According to the Kentucky Department of Tourism, more than 20 festivals throughout the state offer a certain kind of food as the center of their festival. There are four pumpkin festivals, four apple festivals, and three corn festivals. During the last weekend in April, Irvine’s Mushroom Festival celebrates the morel mushroom. In September, London commemorates internationally famous Colonel Sanders’ restaurant, Kentucky Fried Chicken, with the World Chicken Festival.
“Celebrating a particular food is always a great excuse for a party. People have to eat at a festival, plus they get to experience another historical era or another culture,” says Long.
While American eating customs have changed over 300 years, Long says many Appalachian traditions based on local geography have remained.
“That way of eating lasted longer in Appalachia where there has always been an aesthetic of self-sufficiency with raising a kitchen garden and canning their own food,” says Long, who considers herself “a connoisseur of grits and hominy.” In Appalachia, food tends to be repetitious, depending on one staple such as corn that generates corn meal or whiskey, as well as dishes like corn on the cob, corn relish, creamed corn, and corn pone.
Long’s office catches people’s fascination with shelves crammed with cans and boxes of unique food. As she travels to different areas of the world combining vacations with research, Long picks up regional foods. She has everything from a can of sun-dried possum (a tourist joke she picked up at a Southern airport) to a can of sliced octopus, a typical regional food of northwest Spain.
WRITING THE BOOK ON CULINARY TOURISM
“Food is a powerful medium, and a natural way to explore another culture,” says Lucy Long, editor of Culinary Tourism: Eating and Otherness. A culinary tourist can explore many exotic cultures without ever leaving the neighborhood.
“You always have way more than you could possibly eat at the Southern table, for example. It is a gesture of hospitality in case extra people stop by,” she says.

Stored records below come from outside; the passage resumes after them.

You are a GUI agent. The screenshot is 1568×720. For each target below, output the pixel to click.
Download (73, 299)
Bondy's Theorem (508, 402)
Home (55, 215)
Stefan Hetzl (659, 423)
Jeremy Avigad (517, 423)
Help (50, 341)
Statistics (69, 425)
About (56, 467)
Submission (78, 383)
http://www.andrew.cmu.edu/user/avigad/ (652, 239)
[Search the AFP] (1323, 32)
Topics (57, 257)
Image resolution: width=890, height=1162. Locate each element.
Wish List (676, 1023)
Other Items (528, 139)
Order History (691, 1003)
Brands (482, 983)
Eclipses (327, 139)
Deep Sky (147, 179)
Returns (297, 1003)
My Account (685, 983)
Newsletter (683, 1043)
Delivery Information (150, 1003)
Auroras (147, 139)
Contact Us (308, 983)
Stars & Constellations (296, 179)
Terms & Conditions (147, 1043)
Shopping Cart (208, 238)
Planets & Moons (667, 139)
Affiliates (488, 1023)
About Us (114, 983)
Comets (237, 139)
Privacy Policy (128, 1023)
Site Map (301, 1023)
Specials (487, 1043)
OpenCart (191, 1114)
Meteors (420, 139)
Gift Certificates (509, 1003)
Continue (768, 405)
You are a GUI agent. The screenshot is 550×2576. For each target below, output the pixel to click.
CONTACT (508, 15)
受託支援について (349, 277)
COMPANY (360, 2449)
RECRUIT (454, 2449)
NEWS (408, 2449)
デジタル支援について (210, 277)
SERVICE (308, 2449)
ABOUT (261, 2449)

Foodways scholarship, which refers to traditions concerning foods and its preparation, presentation, and consumption, is at the center of this collection of essays. The book is written in a thorough, footnoted, scholarly style—don’t buy this book expecting recipes or travel photos. But you don’t have to be an anthropologist to enjoy the book. Twelve different writers discuss how restaurants and festivals market food to tourists, politics of the food industry, authentic southwest cooking, and food choices of various groups such as baby boomers and Mormon missionaries.
Culinary Tourism is available in hardback for $35 from The University Press of Kentucky at www.kentuckypress.com.